• [RECORD EXCERPTS]:
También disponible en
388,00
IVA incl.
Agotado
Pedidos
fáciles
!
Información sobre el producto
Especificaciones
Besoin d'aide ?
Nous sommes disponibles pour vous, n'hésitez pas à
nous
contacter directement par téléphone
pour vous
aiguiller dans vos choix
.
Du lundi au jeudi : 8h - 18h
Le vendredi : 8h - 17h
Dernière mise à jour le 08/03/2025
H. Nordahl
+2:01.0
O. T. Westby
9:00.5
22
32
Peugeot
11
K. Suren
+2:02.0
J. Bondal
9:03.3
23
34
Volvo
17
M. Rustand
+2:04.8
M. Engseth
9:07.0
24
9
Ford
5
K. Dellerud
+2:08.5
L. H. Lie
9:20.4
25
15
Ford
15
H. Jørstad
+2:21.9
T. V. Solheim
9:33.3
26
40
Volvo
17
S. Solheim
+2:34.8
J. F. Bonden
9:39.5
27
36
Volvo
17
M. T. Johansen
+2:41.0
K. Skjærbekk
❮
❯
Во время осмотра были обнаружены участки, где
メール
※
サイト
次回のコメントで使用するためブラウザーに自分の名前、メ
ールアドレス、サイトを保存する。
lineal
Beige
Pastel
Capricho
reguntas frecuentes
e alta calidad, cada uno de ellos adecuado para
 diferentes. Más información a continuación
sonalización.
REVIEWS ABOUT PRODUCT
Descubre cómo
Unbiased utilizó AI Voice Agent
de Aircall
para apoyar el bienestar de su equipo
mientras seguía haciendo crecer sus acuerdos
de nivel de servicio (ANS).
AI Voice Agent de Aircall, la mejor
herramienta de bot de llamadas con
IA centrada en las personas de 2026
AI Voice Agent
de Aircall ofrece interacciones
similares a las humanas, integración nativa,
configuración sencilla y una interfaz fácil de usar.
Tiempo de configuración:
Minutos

• [WHAT IS REQUIRED]: Filter the records above for lines with "Agent".

• [WRITTEN ANSWER]:
Unbiased utilizó AI Voice Agent
AI Voice Agent de Aircall, la mejor
AI Voice Agent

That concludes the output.